In the third of Descartes’ six Meditations on First Philosophy, either he has taken flight from reason or I have missed something. I suspect that if there’s a link, it’s on the page I rushed through before the singleminded masses pushed me and all creation from the train when the doors opened to the platform. Mindful of the interest I have in preserving the embodied life I have enjoyed so many years, I find they leave me no true option but to become one with them down the platform, up the escalators, and out into the street.
Somehow the book remains dangling from my hand when all of a sudden I find myself standing at the end of a line for tea, and when just as suddenly a line appears behind me.
The woman who will order after me wears a short blue summer dress. She is so tall that she can read over my shoulder the title of the book that I now rest on the counter, and she remarks, “Some light morning reading,” grinning. I reply with words that are neither as extraordinary nor as apt as the words that come to mind two minutes later, when I’m seated and watching her stride west on Randolph Street.
Once I sit, with my book and a cup of tea too hot to drink, my phone reports that I have enough time to divert myself with the commuters passing the enormous windows, but only that, not enough to hunt the text with due attention. I put the tea on a table and the book in my bag.
Descartes here meditates on the possibility, at this point in the text by no means certain, that things exist external to himself. “But what then am I? A thing that thinks.” He observes, he senses: still neither act suffices to convince him the world takes place outside his own mind. He reports feeling heat; I ease my hand from a steaming paper cup and turn my view away from the gleaming ivory white sky. The cup and the sun could be my own work — the book, the woman, and the crowds all my device, the creative product of my thinking self.
I remember an acquaintance once responded with a measured breath how frightening the thought of solipsism is. This, coming from someone who didn’t live by measure, who I knew as a train speeding faster than a crew could lay down tracks for it to ride. My response was a smile. I could then and I still can now imagine more frightening things than a world wholly contained within myself.
A more frightening thing is how the idea of solipsism might motivate someone who is not myself to act within the world that I also inhabit, action of the kind Andre Breton called, “The purest surrealist act” — of “walking into a crowd with a loaded gun and firing into it randomly.” History advises me to add, DO NOT DO THIS. Certain ideas license antisocial behavior, often on the grounds that human society is basically false, and if false then one’s actions within it are meaningless.

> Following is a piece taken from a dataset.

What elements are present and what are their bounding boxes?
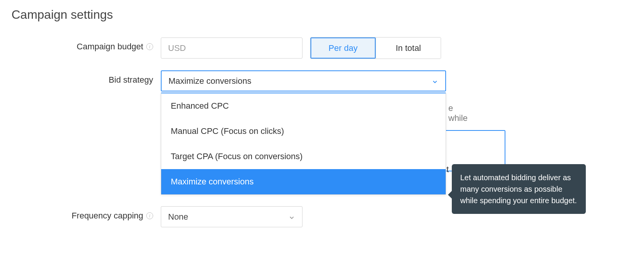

As one touched by trauma, I must say that actions are very meaningful. There is another mode of thinking much more insidious than mere solipsism. I won’t name it; I don’t need to; it’s incredibly familiar.
I’m just thinking, as I sit watching well-dressed people pass by the hundred toward the towers that stretch higher toward the sun here in Chicago than anywhere for hundreds of miles. I’m thinking, as cars and busses pass, as the el screeches stopped. I’m wondering how many places we all come from this morning, how many places we’ll go back to at night.
What I’m thinking is how strange it is that we all come to this one place, at right about the same time, do things in the towers at the same time, and leave the towers for our own places at the same time. And I’m thinking about how singleminded we all become to ensure that these things happen at the right times, how everything else in the world impedes our daily progress towards these ends. And how counterproductive it is to view oneself as one more impediment among countless impediments.
Descartes, I think, sitting in that soft, cool chair before work on Friday, Descartes and his logic can wait for the weekend. It seems best to sit quiet, let my mind spin down to a reasonable cycle, watch the people on the sidewalk. A few spare minutes to collect myself and gather my thoughts, I reason, might be for the best.